To address these challenges, it is essential to implement robust validation and verification mechanisms to detect and mitigate agent manipulation, human judgment errors, and safety risks. Incorporating transparency and interpretability features in RLHF systems can also enhance accountability and trustworthiness, enabling stakeholders to understand and oversee the decision-making process.
Overall, addressing the pitfalls and limitations of RLHF requires a comprehensive approach that integrates ethical considerations, safety measures, and alignment strategies to ensure the responsible and effective deployment of AI systems in interactive settings.
How can RLHF techniques be integrated with other AI paradigms, such as multi-agent systems or hierarchical planning, to tackle increasingly complex real-world problems?
Integrating RLHF techniques with other AI paradigms, such as multi-agent systems and hierarchical planning, can enhance the capabilities of AI systems to tackle complex real-world problems.
In the context of multi-agent systems, RLHF can be used to facilitate communication and coordination between agents by incorporating human feedback to guide their interactions and decision-making processes. By leveraging human input, multi-agent systems can adapt and collaborate more effectively, leading to improved performance in dynamic and uncertain environments.
Hierarchical planning can also benefit from RLHF techniques by incorporating human feedback at different levels of abstraction. By integrating human preferences and objectives into the hierarchical structure of planning, AI systems can learn to navigate complex decision spaces more efficiently and effectively, leading to more robust and adaptive behavior.
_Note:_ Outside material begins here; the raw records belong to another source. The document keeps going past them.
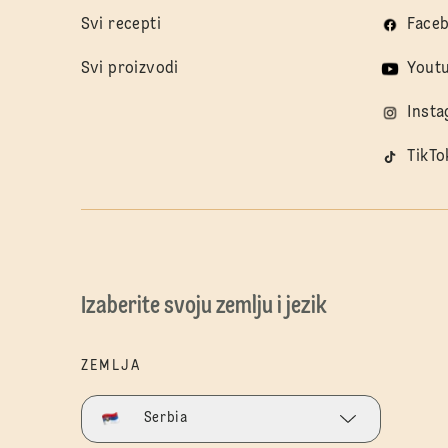
Svi recepti
Face
Svi proizvodi
Yout
Inst
TikTo
Izaberite svoju zemlju i jezik
ZEMLJA
Serbia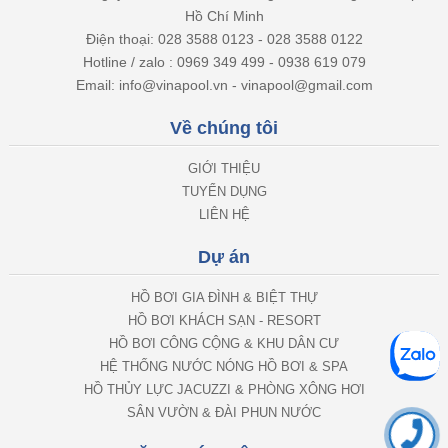
Hồ Chí Minh
Điện thoại: 028 3588 0123 - 028 3588 0122
Hotline / zalo : 0969 349 499 - 0938 619 079
Email: info@vinapool.vn - vinapool@gmail.com
Về chúng tôi
GIỚI THIỆU
TUYỂN DỤNG
LIÊN HỆ
Dự án
HỒ BƠI GIA ĐÌNH & BIỆT THỰ
HỒ BƠI KHÁCH SẠN - RESORT
HỒ BƠI CÔNG CỘNG & KHU DÂN CƯ
HỆ THỐNG NƯỚC NÓNG HỒ BƠI & SPA
HỒ THỦY LỰC JACUZZI & PHÒNG XÔNG HƠI
SÂN VƯỜN & ĐÀI PHUN NƯỚC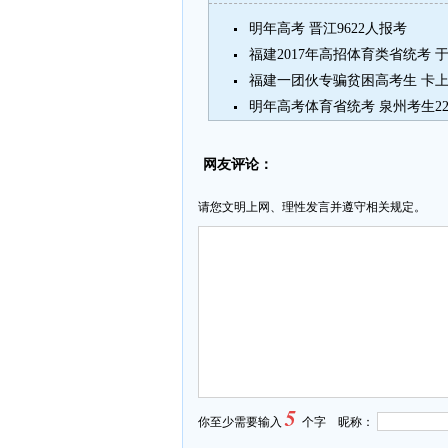
明年高考 晋江9622人报考
福建2017年高招体育类省统考 
福建一团伙专骗贫困高考生 卡上
明年高考体育省统考 泉州考生22
网友评论：
请您文明上网、理性发言并遵守相关规定。
5
你至少需要输入
个字 昵称：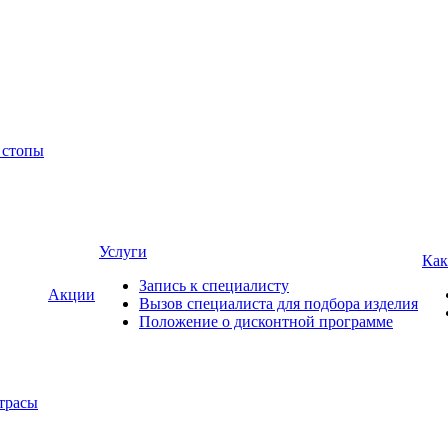
 стопы
Услуги
Как
Запись к специалисту
Акции
Вызов специалиста для подбора изделия
Положение о дисконтной программе
трасы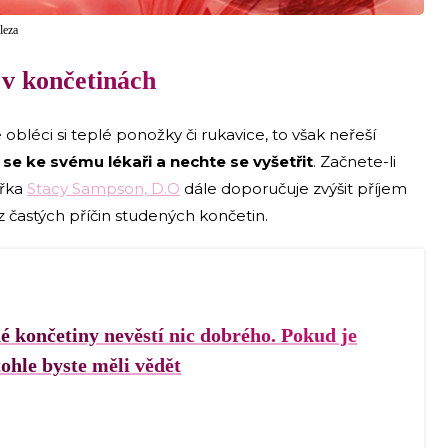
leza
 v končetinách
bléci si teplé ponožky či rukavice, to však neřeší
se ke svému lékaři a nechte se vyšetřit
. Začnete-li
ařka
Stacy Sampson, D.O
dále doporučuje zvýšit příjem
z častých příčin studených končetin.
é končetiny nevěstí nic dobrého. Pokud je
tohle byste měli vědět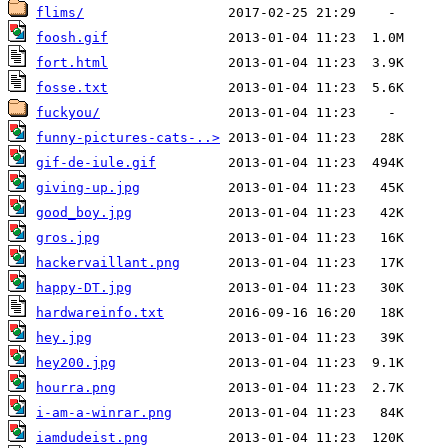
flims/
foosh.gif
fort.html
fosse.txt
fuckyou/
funny-pictures-cats-..>
gif-de-iule.gif
giving-up.jpg
good_boy.jpg
gros.jpg
hackervaillant.png
happy-DT.jpg
hardwareinfo.txt
hey.jpg
hey200.jpg
hourra.png
i-am-a-winrar.png
iamdudeist.png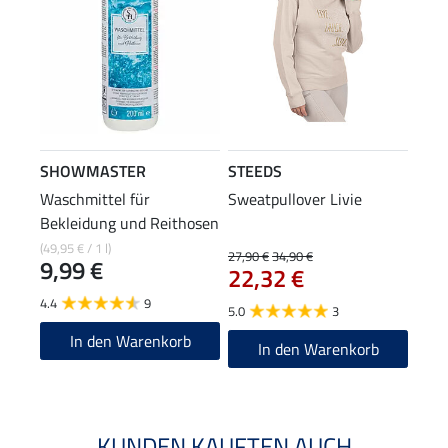
SHOWMASTER
STEEDS
Waschmittel für
Sweatpullover Livie
Bekleidung und Reithosen
(49,95 € / 1 l)
27,90 €
34,90 €
9,99 €
22,32 €
4.4
9
5.0
3
In den Warenkorb
In den Warenkorb
KUNDEN KAUFTEN AUCH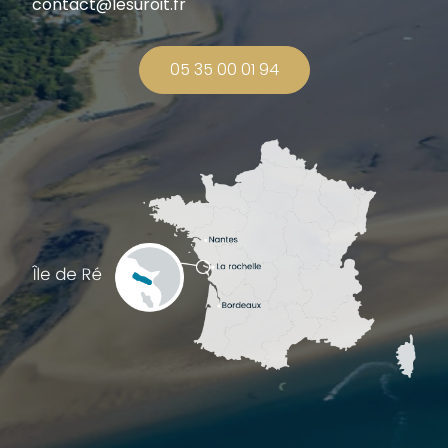
contact@lesuroit.fr
05 35 00 01 94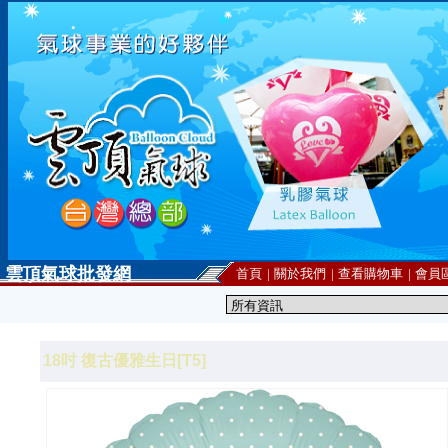
雲頂氣球批發網
首頁
|
關於我們
|
查看購物車
|
會員
18吋 復古優雅生日[T5]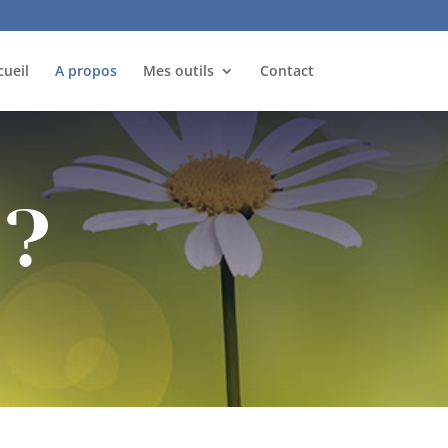
cueil
A propos
Mes outils
Contact
 ?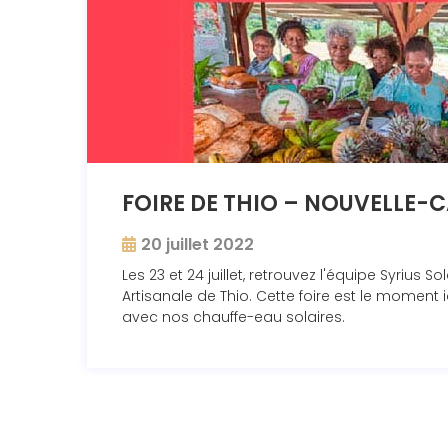
FOIRE DE THIO – NOUVELLE-
20 juillet 2022
Les 23 et 24 juillet, retrouvez l'équipe Syrius 
Artisanale de Thio. Cette foire est le moment 
avec nos chauffe-eau solaires.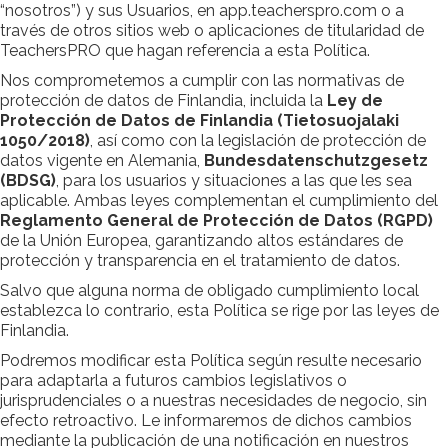
“nosotros”) y sus Usuarios, en app.teacherspro.com o a
través de otros sitios web o aplicaciones de titularidad de
TeachersPRO que hagan referencia a esta Política.
Nos comprometemos a cumplir con las normativas de
protección de datos de Finlandia, incluida la
Ley de
Protección de Datos de Finlandia (Tietosuojalaki
1050/2018)
, así como con la legislación de protección de
datos vigente en Alemania,
Bundesdatenschutzgesetz
(BDSG)
, para los usuarios y situaciones a las que les sea
aplicable. Ambas leyes complementan el cumplimiento del
Reglamento General de Protección de Datos (RGPD)
de la Unión Europea, garantizando altos estándares de
protección y transparencia en el tratamiento de datos.
Salvo que alguna norma de obligado cumplimiento local
establezca lo contrario, esta Política se rige por las leyes de
Finlandia.
Podremos modificar esta Política según resulte necesario
para adaptarla a futuros cambios legislativos o
jurisprudenciales o a nuestras necesidades de negocio, sin
efecto retroactivo. Le informaremos de dichos cambios
mediante la publicación de una notificación en nuestros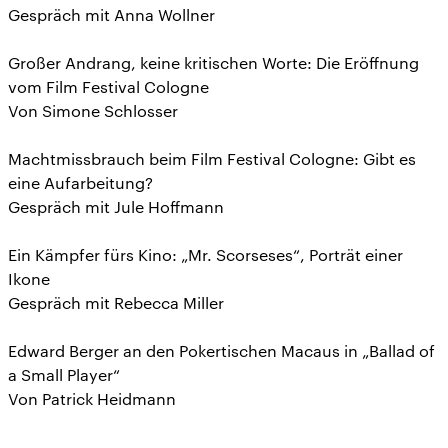
Gespräch mit Anna Wollner
Großer Andrang, keine kritischen Worte: Die Eröffnung
vom Film Festival Cologne
Von Simone Schlosser
Machtmissbrauch beim Film Festival Cologne: Gibt es
eine Aufarbeitung?
Gespräch mit Jule Hoffmann
Ein Kämpfer fürs Kino: „Mr. Scorseses“, Porträt einer
Ikone
Gespräch mit Rebecca Miller
Edward Berger an den Pokertischen Macaus in „Ballad of
a Small Player“
Von Patrick Heidmann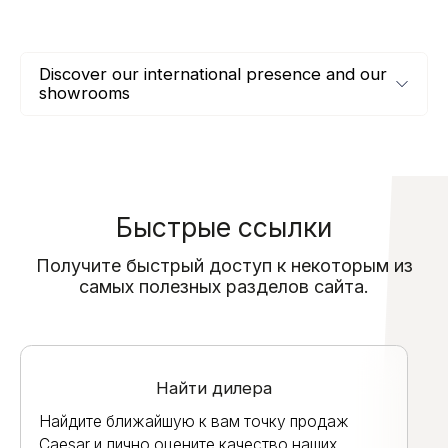
Discover our international presence and our
showrooms
Быстрые ссылки
Получите быстрый доступ к некоторым из
самых полезных разделов сайта.
Найти дилера
Найдите ближайшую к вам точку продаж
Caesar и лично оцените качество наших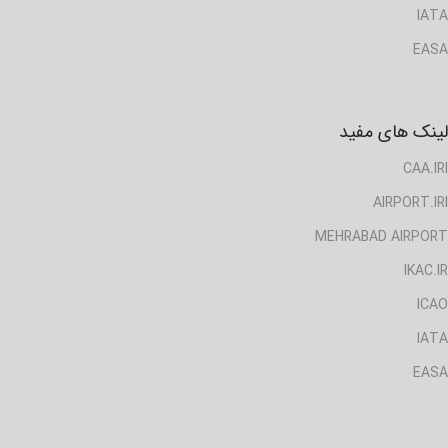
IATA
EASA
لینک های مفید
CAA.IRI
AIRPORT.IRI
MEHRABAD AIRPORT
IKAC.IR
ICAO
IATA
EASA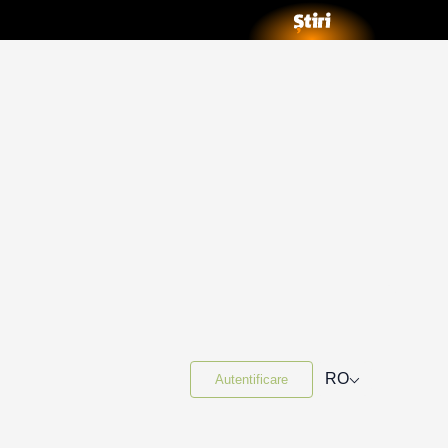
⌵
RO
Autentificare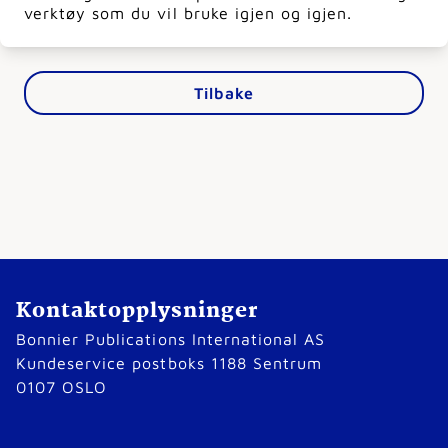
verktøy som du vil bruke igjen og igjen.
Tilbake
Kontaktopplysninger
Bonnier Publications International AS
Kundeservice postboks 1188 Sentrum
0107 OSLO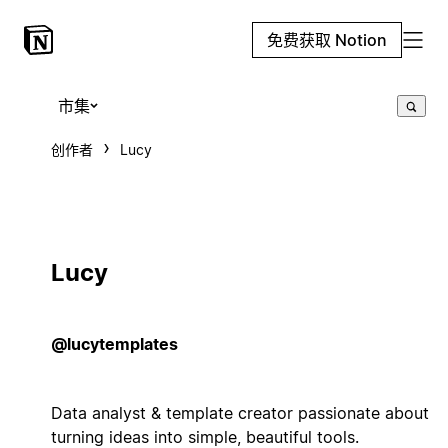
免费获取 Notion
市集
创作者
Lucy
Lucy
@lucytemplates
Data analyst & template creator passionate about
turning ideas into simple, beautiful tools.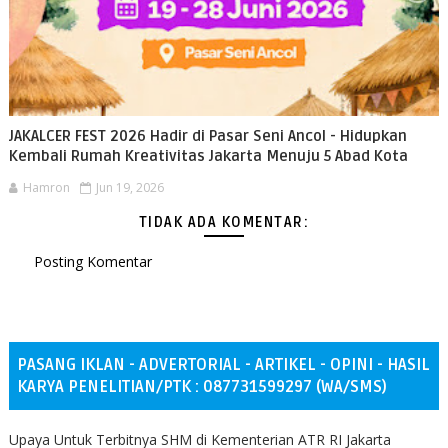
JAKALCER FEST 2026 Hadir di Pasar Seni Ancol - Hidupkan
Kembali Rumah Kreativitas Jakarta Menuju 5 Abad Kota
Hamron
Jun 19, 2026
TIDAK ADA KOMENTAR:
Posting Komentar
PASANG IKLAN - ADVERTORIAL - ARTIKEL - OPINI - HASIL
KARYA PENELITIAN/PTK : 087731599297 (WA/SMS)
Upaya Untuk Terbitnya SHM di Kementerian ATR RI Jakarta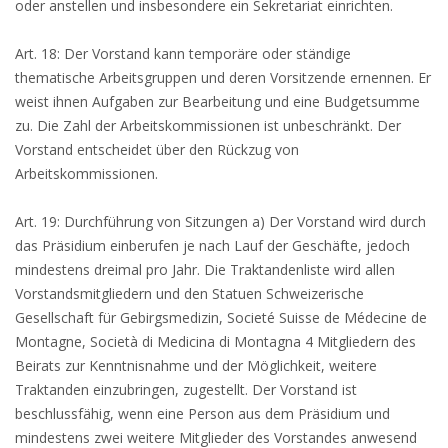
oder anstellen und insbesondere ein Sekretariat einrichten.
Art. 18: Der Vorstand kann temporäre oder ständige
thematische Arbeitsgruppen und deren Vorsitzende ernennen. Er
weist ihnen Aufgaben zur Bearbeitung und eine Budgetsumme
zu. Die Zahl der Arbeitskommissionen ist unbeschränkt. Der
Vorstand entscheidet über den Rückzug von
Arbeitskommissionen.
Art. 19: Durchführung von Sitzungen a) Der Vorstand wird durch
das Präsidium einberufen je nach Lauf der Geschäfte, jedoch
mindestens dreimal pro Jahr. Die Traktandenliste wird allen
Vorstandsmitgliedern und den Statuen Schweizerische
Gesellschaft für Gebirgsmedizin, Societé Suisse de Médecine de
Montagne, Società di Medicina di Montagna 4 Mitgliedern des
Beirats zur Kenntnisnahme und der Möglichkeit, weitere
Traktanden einzubringen, zugestellt. Der Vorstand ist
beschlussfähig, wenn eine Person aus dem Präsidium und
mindestens zwei weitere Mitglieder des Vorstandes anwesend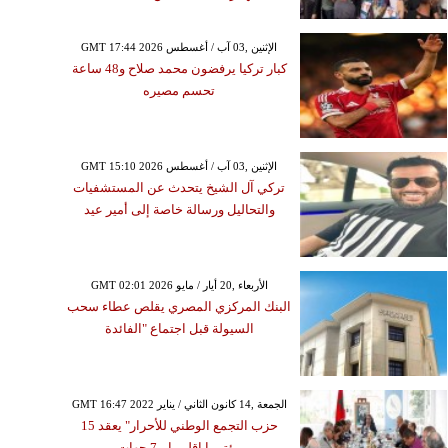
GMT 17:44 2026 الإثنين ,03 آب / أغسطس
كبار تركيا يرفضون محمد صلاح و48 ساعة
تحسم مصيره
GMT 15:10 2026 الإثنين ,03 آب / أغسطس
تركي آل الشيخ يتحدث عن المستشفيات
والتحاليل ورسالة خاصة إلى أمير عيد
GMT 02:01 2026 الأربعاء ,20 أيار / مايو
البنك المركزي المصري يقلص عطاء سحب
السيولة قبل اجتماع "الفائدة
GMT 16:47 2022 الجمعة ,14 كانون الثاني / يناير
حزب التجمع الوطني للأحرار" يعقد 15
مؤتمرا إقليميا بـ7 جهات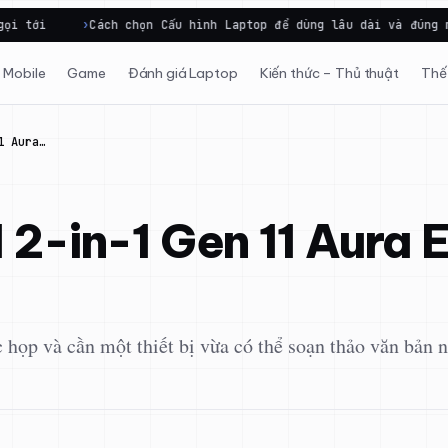
h chọn Cấu hình Laptop để dùng lâu dài và đúng mục…
Dell X
Mobile
Game
Đánh giá Laptop
Kiến thức – Thủ thuật
Thế 
1 Aura…
2-in-1 Gen 11 Aura E
họp và cần một thiết bị vừa có thể soạn thảo văn bản nh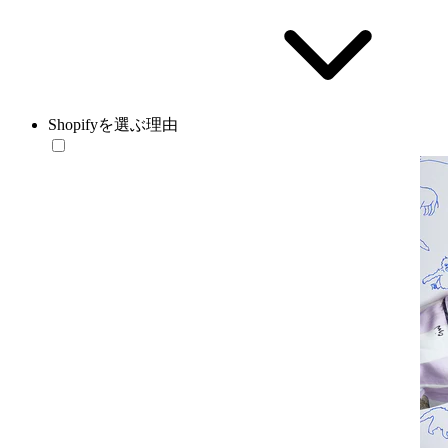
Shopifyを選ぶ理由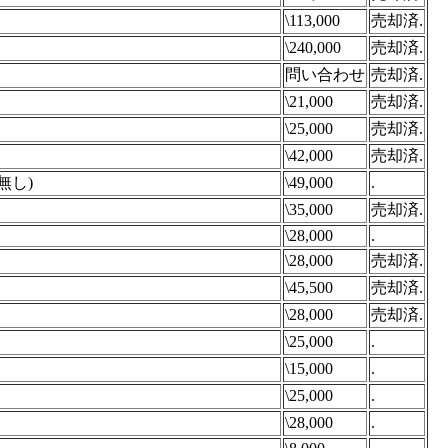
\113,000
売却済.
\240,000
売却済.
問い合わせ
売却済.
\21,000
売却済.
\25,000
売却済.
\42,000
売却済.
無し)
\49,000
.
\35,000
売却済.
\28,000
.
\28,000
売却済.
\45,500
売却済.
\28,000
売却済.
\25,000
.
\15,000
.
\25,000
.
\28,000
.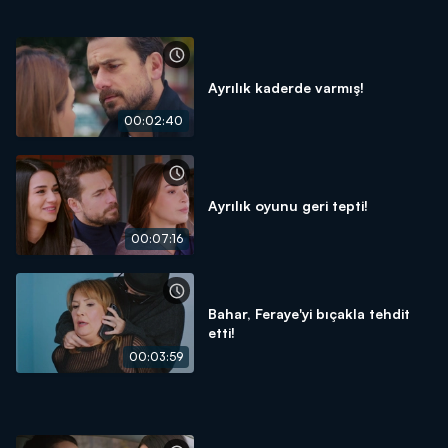
Ayrılık kaderde varmış!
00:02:40
Ayrılık oyunu geri tepti!
00:07:16
Bahar, Feraye'yi bıçakla tehdit
etti!
00:03:59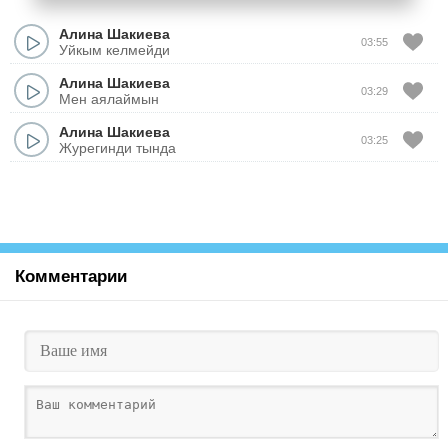
Алина Шакиева
03:55
Уйкым келмейди
Алина Шакиева
03:29
Мен аялаймын
Алина Шакиева
03:25
Журегинди тында
Комментарии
Furthermore, the combination of RLHF with other AI paradigms can enable the development of AI systems that are capable of learning from both simulated environments and real-world interactions. By integrating diverse sources of feedback and data, these systems can generalize better, adapt to new scenarios, and make more informed decisions in complex and dynamic environments.
Overall, integrating RLHF techniques with multi-agent systems and hierarchical planning can enhance the capabilities of AI systems to tackle increasingly complex real-world problems by leveraging human feedback to improve decision-making, coordination, and adaptability in diverse and challenging environments.